## [Given information]

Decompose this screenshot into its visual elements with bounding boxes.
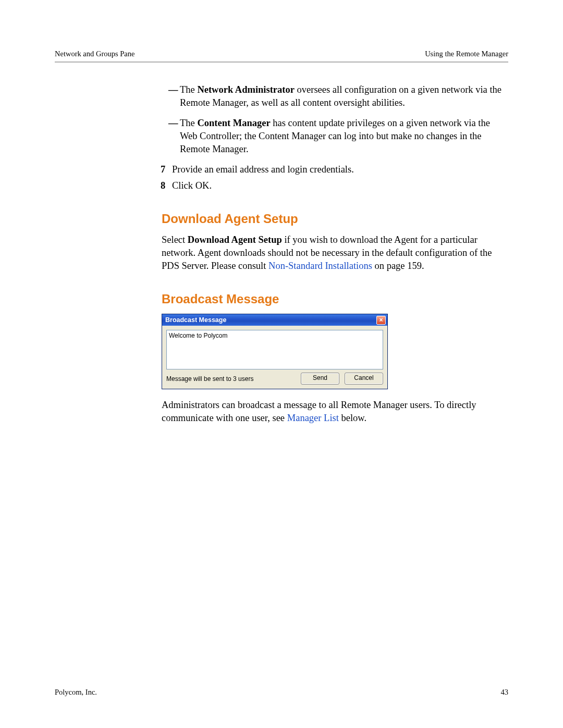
dialog-titlebar[interactable]: Broadcast Message × [162,314,387,326]
text-segment: The [180,118,197,128]
text-segment: on page 159. [372,261,424,271]
page-number: 43 [501,688,509,697]
cross-reference-link[interactable]: Manager List [287,413,339,423]
close-button[interactable]: × [376,316,386,325]
dash-icon: — [168,83,178,96]
sub-bullet-content-manager: — The Content Manager has content update… [180,117,508,156]
paragraph: Select Download Agent Setup if you wish … [162,233,508,273]
bold-term: Download Agent Setup [188,235,282,245]
body-content: — The Network Administrator oversees all… [162,83,508,425]
sub-bullet-network-admin: — The Network Administrator oversees all… [180,83,508,109]
bold-term: Network Administrator [197,84,295,95]
running-footer: Polycom, Inc. 43 [55,688,508,697]
cancel-button[interactable]: Cancel [345,373,383,385]
document-page: Network and Groups Pane Using the Remote… [0,0,563,728]
header-right: Using the Remote Manager [425,50,508,58]
send-button[interactable]: Send [301,373,339,385]
header-left: Network and Groups Pane [55,50,134,58]
broadcast-message-dialog: Broadcast Message × Welcome to Polycom M… [162,314,388,389]
text-segment: below. [339,413,366,423]
message-textarea[interactable]: Welcome to Polycom [166,330,383,369]
dialog-title: Broadcast Message [165,316,226,325]
step-number: 8 [161,179,165,192]
step-number: 7 [161,163,165,176]
step-8: 8 Click OK. [172,179,508,192]
paragraph: Administrators can broadcast a message t… [162,399,508,425]
footer-left: Polycom, Inc. [55,688,97,697]
close-icon: × [379,316,383,324]
text-segment: Select [162,235,188,245]
heading-download-agent-setup: Download Agent Setup [162,211,508,227]
heading-broadcast-message: Broadcast Message [162,291,508,307]
step-7: 7 Provide an email address and login cre… [172,163,508,176]
step-text: Click OK. [172,180,212,191]
dialog-body: Welcome to Polycom Message will be sent … [162,326,387,389]
text-segment: The [180,84,197,95]
status-text: Message will be sent to 3 users [166,375,296,383]
bold-term: Content Manager [197,118,270,128]
step-text: Provide an email address and login crede… [172,164,354,175]
dash-icon: — [168,117,178,130]
dialog-footer: Message will be sent to 3 users Send Can… [166,373,383,385]
running-header: Network and Groups Pane Using the Remote… [55,50,508,63]
cross-reference-link[interactable]: Non-Standard Installations [268,261,372,271]
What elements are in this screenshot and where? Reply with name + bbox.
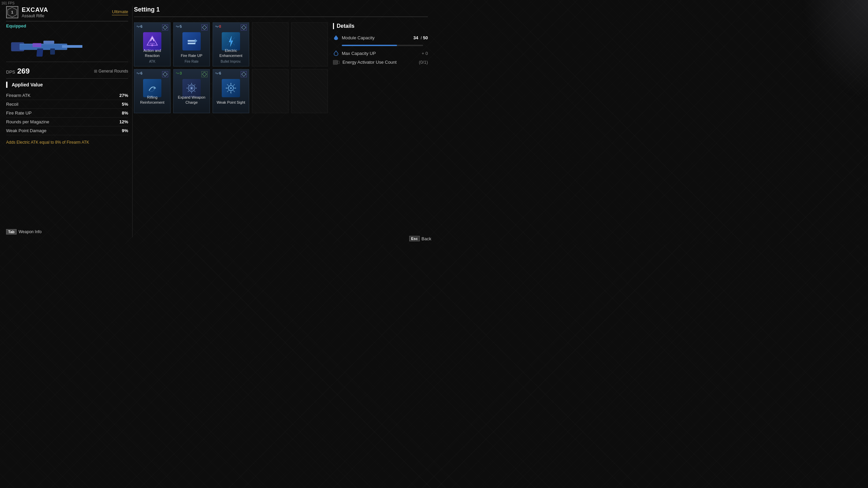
weapon-svg <box>9 35 84 59</box>
setting-header: Setting 1 <box>134 6 428 17</box>
weapon-rank-badge: 1 <box>6 6 18 18</box>
main-content: Setting 1 6 Action and <box>134 6 428 237</box>
action-reaction-icon <box>146 35 159 48</box>
back-label: Back <box>421 236 431 241</box>
module-slot-9[interactable] <box>252 69 289 113</box>
weapon-info-label: Weapon Info <box>19 229 42 234</box>
module-slot-3[interactable]: 8 Electric Enhancement Bullet Improv. <box>213 22 249 66</box>
max-capacity-row: Max Capacity UP + 0 <box>333 50 428 56</box>
weapon-tier: Ultimate <box>112 9 128 15</box>
rifling-reinforcement-icon <box>146 82 159 95</box>
mod-name-8: Weak Point Sight <box>213 100 249 105</box>
energy-activator-value: (0/1) <box>419 60 428 65</box>
stat-value: 8% <box>122 110 128 116</box>
module-slot-6[interactable]: 6 Rifling Reinforcement <box>134 69 171 113</box>
water-drop-outline-icon <box>334 50 338 56</box>
module-slot-10[interactable] <box>291 69 328 113</box>
svg-point-30 <box>191 87 193 89</box>
svg-line-38 <box>233 90 235 92</box>
stat-row: Firearm ATK27% <box>6 91 128 100</box>
svg-rect-43 <box>334 61 337 64</box>
svg-rect-44 <box>338 61 339 64</box>
module-slot-2[interactable]: 5 Fire Rate UP Fire Rate <box>173 22 210 66</box>
bonus-text: Adds Electric ATK equal to 8% of Firearm… <box>6 140 128 145</box>
svg-point-11 <box>151 44 153 46</box>
mod-capacity-6: 6 <box>136 71 142 75</box>
module-slot-5[interactable] <box>291 22 328 66</box>
capacity-waves-icon-7 <box>176 71 180 75</box>
empty-pattern-4 <box>252 23 288 66</box>
capacity-waves-icon-3 <box>215 24 219 28</box>
stats-section-title: Applied Value <box>12 82 43 87</box>
capacity-bar-container <box>342 45 428 46</box>
dps-value: 269 <box>17 67 30 76</box>
svg-line-27 <box>194 91 195 92</box>
section-indicator <box>6 82 7 88</box>
capacity-waves-icon-2 <box>176 24 180 28</box>
module-capacity-label: Module Capacity <box>342 35 413 40</box>
mod-type-diamond-3 <box>241 25 246 30</box>
svg-point-32 <box>230 87 232 89</box>
mod-type-badge-8 <box>241 71 247 77</box>
mod-type-badge-3 <box>241 24 247 30</box>
weak-point-sight-icon <box>224 82 237 95</box>
empty-pattern-5 <box>292 23 328 66</box>
mod-icon-area-6 <box>143 79 161 97</box>
stat-name: Rounds per Magazine <box>6 119 49 124</box>
weapon-info-tab[interactable]: Tab Weapon Info <box>6 229 42 235</box>
weapon-name-group: EXCAVA Assault Rifle <box>22 6 48 18</box>
svg-text:1: 1 <box>11 10 14 14</box>
mod-capacity-7: 3 <box>176 71 182 75</box>
esc-back-button[interactable]: Esc Back <box>409 236 431 241</box>
svg-line-29 <box>188 91 189 92</box>
svg-line-28 <box>194 84 195 85</box>
svg-rect-3 <box>20 44 67 50</box>
ammo-type-label: General Rounds <box>99 69 128 74</box>
weapon-name: EXCAVA <box>22 6 48 14</box>
mod-type-diamond-6 <box>163 72 167 77</box>
module-slot-4[interactable] <box>252 22 289 66</box>
mod-cap-val-1: 6 <box>140 24 142 28</box>
svg-marker-16 <box>195 39 198 43</box>
module-capacity-row: Module Capacity 34 / 50 <box>333 35 428 41</box>
left-right-divider <box>132 6 133 237</box>
svg-marker-0 <box>8 7 17 17</box>
mod-name-6: Rifling Reinforcement <box>134 95 170 105</box>
weapon-header: 1 EXCAVA Assault Rifle Ultimate <box>6 6 128 21</box>
module-slot-1[interactable]: 6 Action and Reaction ATK <box>134 22 171 66</box>
module-slot-8[interactable]: 6 <box>213 69 249 113</box>
stats-list: Firearm ATK27%Recoil5%Fire Rate UP8%Roun… <box>6 91 128 135</box>
ammo-icon: ⊞ <box>94 69 97 74</box>
energy-activator-icon <box>333 60 340 65</box>
weapon-image-area <box>6 30 128 60</box>
mod-category-3: Bullet Improv. <box>213 60 249 63</box>
mod-icon-area-3 <box>222 32 240 50</box>
weapon-shape <box>9 35 77 55</box>
empty-pattern-10 <box>292 69 328 113</box>
max-capacity-label: Max Capacity UP <box>342 51 422 56</box>
capacity-waves-icon-6 <box>136 71 140 75</box>
mod-name-1: Action and Reaction <box>134 48 170 58</box>
max-capacity-value: + 0 <box>422 51 428 56</box>
mod-category-1: ATK <box>134 60 170 63</box>
stat-row: Rounds per Magazine12% <box>6 118 128 126</box>
energy-activator-row: Energy Activator Use Count (0/1) <box>333 60 428 65</box>
svg-line-39 <box>233 84 235 86</box>
mod-icon-area-7 <box>182 79 201 97</box>
mod-icon-area-8 <box>222 79 240 97</box>
stat-row: Fire Rate UP8% <box>6 109 128 118</box>
mod-icon-area-1 <box>143 32 161 50</box>
mod-type-diamond-2 <box>202 25 207 30</box>
svg-rect-6 <box>33 43 41 47</box>
svg-rect-7 <box>43 41 54 44</box>
rank-hexagon-icon: 1 <box>7 6 18 18</box>
mod-type-diamond-8 <box>241 72 246 77</box>
module-slot-7[interactable]: 3 <box>173 69 210 113</box>
details-title: Details <box>333 23 428 29</box>
mod-type-badge-6 <box>162 71 168 77</box>
fire-rate-icon <box>185 35 198 48</box>
mod-cap-val-3: 8 <box>219 24 221 28</box>
capacity-bar-fill <box>342 45 397 46</box>
mod-type-badge-7 <box>201 71 208 77</box>
stat-value: 12% <box>119 119 128 124</box>
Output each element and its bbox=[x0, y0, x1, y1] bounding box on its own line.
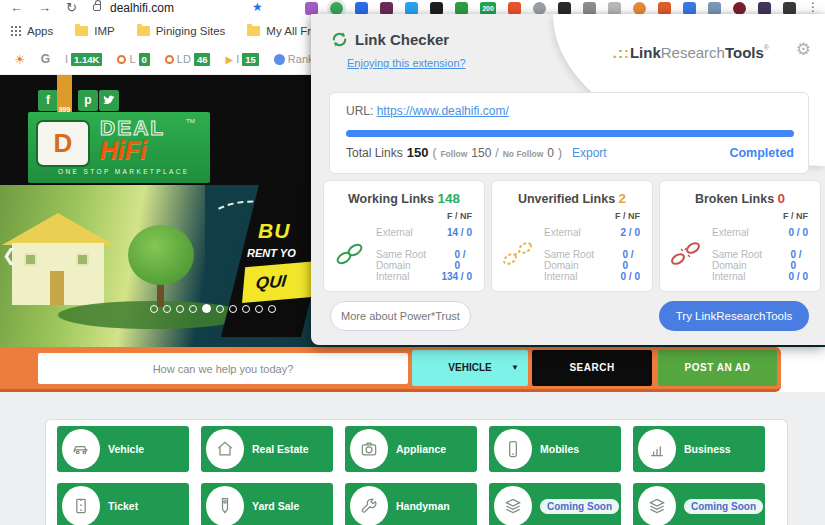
browser-menu-icon[interactable]: ⋮ bbox=[807, 0, 819, 14]
category-handyman[interactable]: Handyman bbox=[345, 483, 477, 525]
site-search-bar: VEHICLE ▼ SEARCH POST AN AD bbox=[0, 347, 781, 392]
status-completed: Completed bbox=[729, 146, 794, 160]
unverified-chain-icon bbox=[502, 239, 534, 267]
bookmark-folder-pinging[interactable]: Piniging Sites bbox=[137, 25, 226, 37]
export-link[interactable]: Export bbox=[572, 146, 607, 160]
forward-icon[interactable]: → bbox=[38, 0, 51, 15]
search-button[interactable]: SEARCH bbox=[532, 350, 652, 386]
logo-tm: TM bbox=[186, 118, 195, 124]
carousel-dot[interactable] bbox=[176, 305, 184, 313]
seo-badge: 0 bbox=[139, 53, 150, 66]
seo-index-item[interactable]: I 1.14K bbox=[65, 53, 102, 66]
ring-icon bbox=[117, 55, 126, 64]
category-appliance[interactable]: Appliance bbox=[345, 426, 477, 472]
category-coming-soon-1[interactable]: Coming Soon bbox=[489, 483, 621, 525]
logo-emblem-icon: D bbox=[36, 120, 90, 167]
house-door bbox=[50, 271, 64, 305]
link-checker-popup: .::LinkResearchTools® ⚙ Link Checker Enj… bbox=[311, 14, 825, 345]
tag-icon bbox=[206, 486, 244, 525]
logo-hifi-text: HiFi bbox=[100, 136, 147, 165]
category-ticket[interactable]: Ticket bbox=[57, 483, 189, 525]
more-about-powertrust-button[interactable]: More about Power*Trust bbox=[330, 301, 471, 331]
dealhifi-logo[interactable]: D DEAL TM HiFi ONE STOP MARKETPLACE bbox=[28, 112, 210, 183]
total-links-value: 150 bbox=[407, 145, 429, 160]
folder-icon bbox=[247, 26, 260, 36]
carousel-dot[interactable] bbox=[268, 305, 276, 313]
link-checker-icon bbox=[331, 31, 348, 48]
progress-bar bbox=[346, 130, 794, 137]
post-ad-button[interactable]: POST AN AD bbox=[658, 350, 777, 386]
address-bar[interactable]: dealhifi.com bbox=[110, 1, 174, 15]
tree-crown bbox=[128, 225, 194, 285]
bar-chart-icon bbox=[638, 429, 676, 469]
popup-title: Link Checker bbox=[355, 31, 449, 48]
category-business[interactable]: Business bbox=[633, 426, 765, 472]
carousel-dot[interactable] bbox=[255, 305, 263, 313]
category-mobiles[interactable]: Mobiles bbox=[489, 426, 621, 472]
ticket-icon bbox=[62, 486, 100, 525]
house-roof bbox=[2, 213, 114, 245]
hero-house-image bbox=[0, 185, 205, 347]
seo-linkdomain-item[interactable]: LD 46 bbox=[165, 53, 211, 66]
url-label: URL: bbox=[346, 104, 373, 118]
carousel-dot[interactable] bbox=[189, 305, 197, 313]
bookmark-folder-imp[interactable]: IMP bbox=[75, 25, 114, 37]
category-dropdown[interactable]: VEHICLE ▼ bbox=[412, 350, 528, 386]
play-icon: ▶ bbox=[225, 54, 233, 65]
folder-icon bbox=[137, 26, 150, 36]
broken-links-card: Broken Links 0 F / NF External0 / 0 Same… bbox=[659, 180, 821, 292]
seoquake-sun-icon[interactable]: ☀ bbox=[14, 52, 26, 67]
camera-icon bbox=[350, 429, 388, 469]
try-linkresearchtools-button[interactable]: Try LinkResearchTools bbox=[659, 301, 809, 331]
carousel-dot-active[interactable] bbox=[202, 304, 211, 313]
pinterest-icon[interactable]: p bbox=[78, 90, 98, 111]
working-count: 148 bbox=[437, 191, 460, 206]
back-icon[interactable]: ← bbox=[10, 0, 23, 15]
phone-icon bbox=[494, 429, 532, 469]
category-vehicle[interactable]: Vehicle bbox=[57, 426, 189, 472]
carousel-dot[interactable] bbox=[229, 305, 237, 313]
logo-tagline: ONE STOP MARKETPLACE bbox=[58, 168, 190, 175]
seo-badge: 1.14K bbox=[71, 53, 102, 66]
carousel-dot[interactable] bbox=[163, 305, 171, 313]
chevron-down-icon: ▼ bbox=[511, 350, 519, 386]
unverified-links-card: Unverified Links 2 F / NF External2 / 0 … bbox=[491, 180, 653, 292]
hero-yellow-banner: QUI bbox=[242, 261, 318, 303]
wrench-icon bbox=[350, 486, 388, 525]
seo-google-item[interactable]: G bbox=[41, 52, 50, 66]
seo-badge: 15 bbox=[242, 53, 259, 66]
layers-icon bbox=[638, 486, 676, 525]
lock-icon bbox=[93, 4, 101, 11]
bookmark-star-icon[interactable]: ★ bbox=[252, 0, 263, 14]
carousel-dot[interactable] bbox=[242, 305, 250, 313]
nofollow-count: 0 bbox=[547, 146, 554, 160]
gear-icon[interactable]: ⚙ bbox=[796, 39, 811, 60]
category-real-estate[interactable]: Real Estate bbox=[201, 426, 333, 472]
carousel-prev-icon[interactable]: ❮ bbox=[2, 245, 16, 266]
carousel-dot[interactable] bbox=[216, 305, 224, 313]
ring-icon bbox=[165, 55, 174, 64]
home-icon bbox=[206, 429, 244, 469]
working-chain-icon bbox=[334, 239, 366, 267]
seo-video-item[interactable]: ▶ I 15 bbox=[225, 53, 258, 66]
carousel-dot[interactable] bbox=[150, 305, 158, 313]
house-window bbox=[24, 253, 37, 266]
broken-chain-icon bbox=[670, 239, 702, 267]
bookmark-apps[interactable]: Apps bbox=[10, 25, 53, 37]
facebook-icon[interactable]: f bbox=[38, 90, 58, 111]
checked-url-link[interactable]: https://www.dealhifi.com/ bbox=[377, 104, 509, 118]
category-yard-sale[interactable]: Yard Sale bbox=[201, 483, 333, 525]
seo-links-item[interactable]: L 0 bbox=[117, 53, 149, 66]
popup-header: Link Checker bbox=[331, 31, 449, 48]
seo-badge: 46 bbox=[194, 53, 211, 66]
linkresearchtools-logo: .::LinkResearchTools® bbox=[613, 44, 769, 61]
enjoying-extension-link[interactable]: Enjoying this extension? bbox=[347, 57, 466, 69]
broken-count: 0 bbox=[778, 191, 786, 206]
unverified-count: 2 bbox=[619, 191, 627, 206]
search-input[interactable] bbox=[38, 353, 408, 384]
carousel-dots bbox=[150, 304, 276, 313]
category-coming-soon-2[interactable]: Coming Soon bbox=[633, 483, 765, 525]
twitter-icon[interactable] bbox=[99, 90, 119, 111]
categories-section: Vehicle Real Estate Appliance Mobiles Bu… bbox=[0, 392, 825, 525]
refresh-icon[interactable]: ↻ bbox=[66, 0, 77, 15]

## [Assignment]
From the data above, copy each line where the string "back" appears.

## [Final answer]
back-label: Back <box>421 236 431 241</box>
esc-back-button[interactable]: Esc Back <box>409 236 431 241</box>
back-icon[interactable]: ← bbox=[10, 0, 23, 15]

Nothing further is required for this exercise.